The windswept beauty of Yorkshire’s heather moorland is one of the area’s defining characteristics.
Now Ilkley Moor, where hundreds of acres were destroyed by a week-long fire in 2006, and Danby Common in the North York Moors National Park are to receive £3m to look after wildlife, heather and public access.
The money, which will help more than 13,500 acres, is being paid through a green farming scheme administered by Natural England.
Ilkley Moor, which provides the backdrop for Ilkley and Burley-in-Wharfedale, will benefit by £1m. Sheep will be managed and shepherded to regenerate heather, bilberry, cotton grasses and other vegetation improving habitats for ground-nesting birds including golden plovers, snipe and curlew. Green hairstreak butterflies, merlins and short-eared owls will also benefit.
Damaged footpaths, walls and gates will be restored while, in consultation with English Heritage, historical features including cup and ring stones will be surveyed, restored and protected. Bracken will be controlled to return areas to good- quality heath and prevent further damage to historical features.
A heather-burning and cutting plan will encourage healthy growth of plants like cowberry and cotton grasses. This will preserve and improve the deep peat blanket bogs which help to lock up carbon dioxide. Areas of the moor badly damaged by fire three years ago will be re-seeded to restore it to its original condition.

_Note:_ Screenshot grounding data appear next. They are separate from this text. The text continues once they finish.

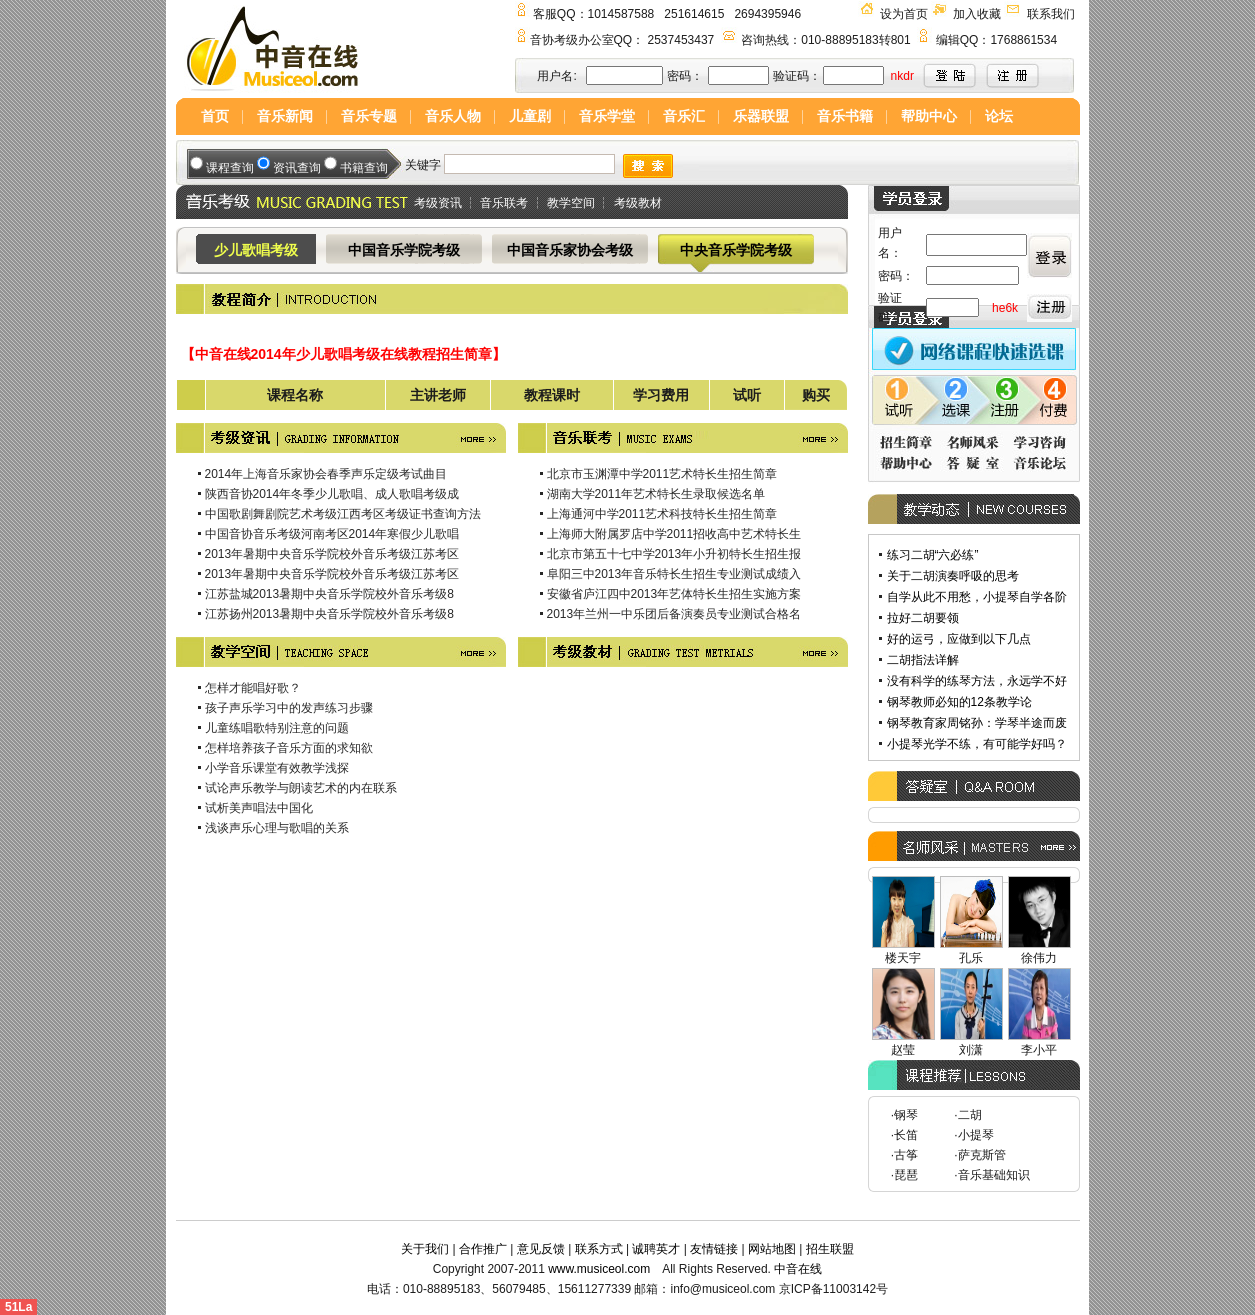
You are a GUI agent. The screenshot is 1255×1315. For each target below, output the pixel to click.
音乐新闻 (285, 116)
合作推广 (483, 1249)
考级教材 (638, 203)
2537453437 (681, 40)
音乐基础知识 (994, 1175)
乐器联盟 (761, 116)
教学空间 (571, 203)
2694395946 (767, 14)
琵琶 (906, 1175)
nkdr (902, 76)
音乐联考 (504, 203)
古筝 (906, 1155)
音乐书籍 (845, 116)
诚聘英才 (656, 1249)
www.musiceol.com (599, 1269)
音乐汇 (684, 116)
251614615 (694, 14)
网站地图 (772, 1249)
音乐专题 (369, 116)
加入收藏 (977, 14)
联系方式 (599, 1249)
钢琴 (906, 1115)
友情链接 (714, 1249)
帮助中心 (929, 116)
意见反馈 (541, 1249)
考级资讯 (438, 203)
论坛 (999, 116)
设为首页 (904, 14)
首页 (215, 116)
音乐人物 (453, 116)
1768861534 (1023, 40)
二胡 (970, 1115)
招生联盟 (830, 1249)
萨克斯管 (982, 1155)
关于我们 (425, 1249)
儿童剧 (530, 116)
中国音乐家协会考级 (570, 250)
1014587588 (621, 14)
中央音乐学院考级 (736, 250)
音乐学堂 (607, 116)
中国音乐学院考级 (404, 250)
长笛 (906, 1135)
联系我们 (1051, 14)
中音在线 (798, 1269)
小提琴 (976, 1135)
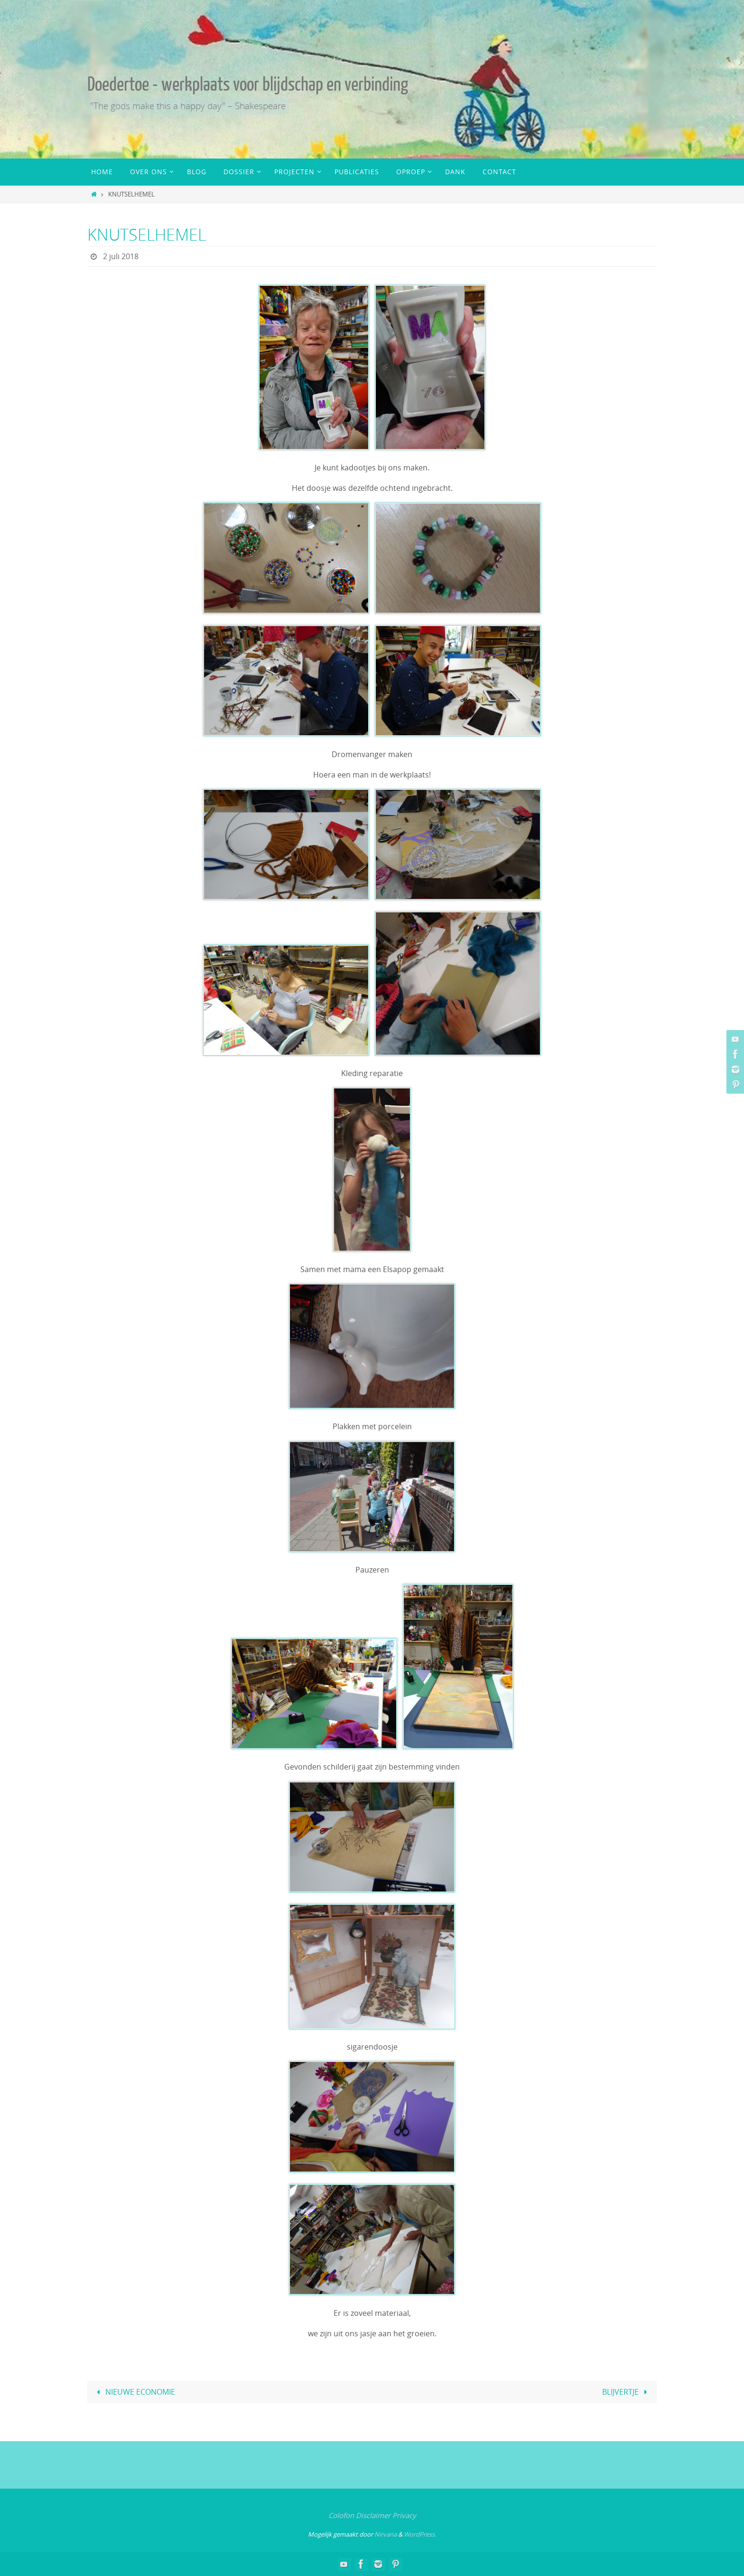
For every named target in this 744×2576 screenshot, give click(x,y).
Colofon (341, 2515)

Natural England’s regional director, Peter Nottage, said: “These two major agreements represent a strong commitment by those involved to ensure that the features and wildlife in two of Yorkshire’s most beautiful areas are restored and enhanced. We’re looking forward to seeing the environment in these much-loved places thrive.”
Chairman of the Moorland Association and member of Bingley Moor Partnership Edward Bromet said: “The Moorland Association’s approach to managing moors ensures that farming, grouse shooting, access and conservation all work hand in hand.”

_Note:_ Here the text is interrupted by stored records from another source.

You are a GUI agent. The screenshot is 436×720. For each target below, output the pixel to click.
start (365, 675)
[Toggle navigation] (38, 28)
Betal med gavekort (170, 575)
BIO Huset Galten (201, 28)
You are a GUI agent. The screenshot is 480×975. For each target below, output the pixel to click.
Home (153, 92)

Danby Common, which covers more than 11,000 acres, is managed by the landowner, the Viscount Downe, and the Danby Court Leet, a centuries-old commons system where local people have a stake in the future of the moor. It will receive £2m of support.
Graziers will adapt the number of sheep to benefit heather regeneration. The moor owners will bring in two new flocks and a shepherd will be employed to look after them.
Managed grazing and heather- burning regimes will continue to improve moorland habitats for merlins, golden plovers, lapwings and curlew. Moorland visitors will be given leaflets, displays, guided walks and demonstrations of moorland management skills.
Danby Court Leet bailiff and local farmer Martin Foord said: “This agreement will really help with future management. It will help to secure a sustainable future for moorland sheep flocks which are so important in maintaining the health of the moors.
“Grazing and burning will continue to be carried out in a way that benefits the wide variety of wildlife that rely upon it. So visitors and local people will now be able to enjoy this beautiful landscape for many years to come.”
Dawnay Estates’ agent Robert Sword said the scheme was an opportunity to improve the management of the Danby Moors as a sustainable environmental, sporting and agricultural resource and enhance the landscape of part of the North York Moors National Park.
“This is a very last chance to retain the hill-flocks and improve the management and quality of sheep production which will help to reduce levels of tick and increase production of grouse and the numbers of other moorland birds,” Mr Sword said.
Environment Minister Huw Irranca-Davies said: “This money will help ensure that the land is managed in a way that is good for the environment, good for wildlife, and good for the rest of us.”